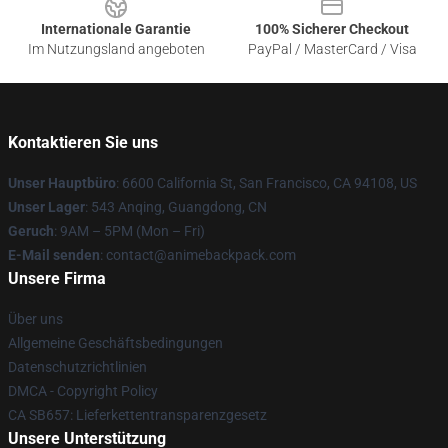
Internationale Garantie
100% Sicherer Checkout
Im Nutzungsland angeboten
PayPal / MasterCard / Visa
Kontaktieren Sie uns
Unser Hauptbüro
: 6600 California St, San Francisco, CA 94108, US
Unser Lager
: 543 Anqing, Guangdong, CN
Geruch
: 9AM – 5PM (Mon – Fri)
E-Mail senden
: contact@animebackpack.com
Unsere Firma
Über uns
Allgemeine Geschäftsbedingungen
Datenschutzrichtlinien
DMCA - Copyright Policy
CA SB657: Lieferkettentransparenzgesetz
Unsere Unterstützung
---
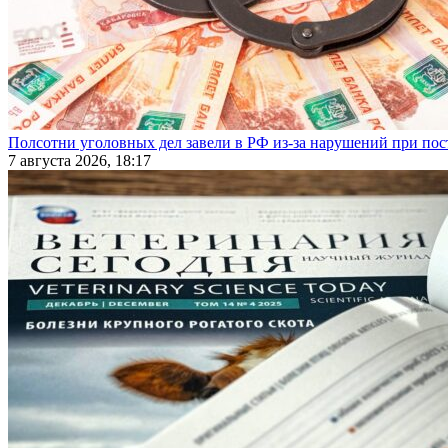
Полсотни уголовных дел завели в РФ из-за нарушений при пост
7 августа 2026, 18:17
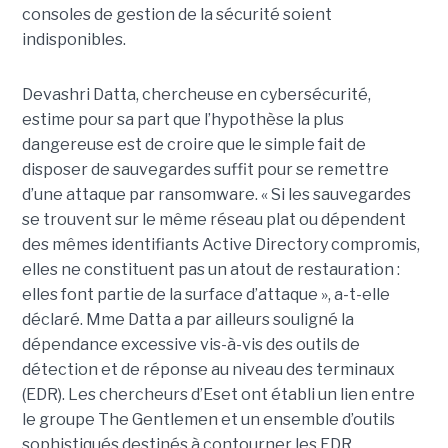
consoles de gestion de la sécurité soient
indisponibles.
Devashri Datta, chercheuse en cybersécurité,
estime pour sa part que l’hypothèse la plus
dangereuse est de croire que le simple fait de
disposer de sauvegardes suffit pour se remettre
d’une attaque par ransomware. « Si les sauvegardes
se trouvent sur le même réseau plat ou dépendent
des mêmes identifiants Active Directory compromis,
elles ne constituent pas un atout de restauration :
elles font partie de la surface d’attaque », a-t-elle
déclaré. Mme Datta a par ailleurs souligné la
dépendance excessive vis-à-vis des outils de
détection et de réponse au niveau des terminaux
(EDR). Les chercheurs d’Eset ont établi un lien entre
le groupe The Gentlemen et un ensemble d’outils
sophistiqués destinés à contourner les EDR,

* [Exercise objective]:
Of the entries above, repeat exactly the lines between the line with "Unser Lager" and the line with "Unsere Unterstützung", inclusive, and no others.

* [Exercise answer]:
Unser Lager
: 543 Anqing, Guangdong, CN
Geruch
: 9AM – 5PM (Mon – Fri)
E-Mail senden
: contact@animebackpack.com
Unsere Firma
Über uns
Allgemeine Geschäftsbedingungen
Datenschutzrichtlinien
DMCA - Copyright Policy
CA SB657: Lieferkettentransparenzgesetz
Unsere Unterstützung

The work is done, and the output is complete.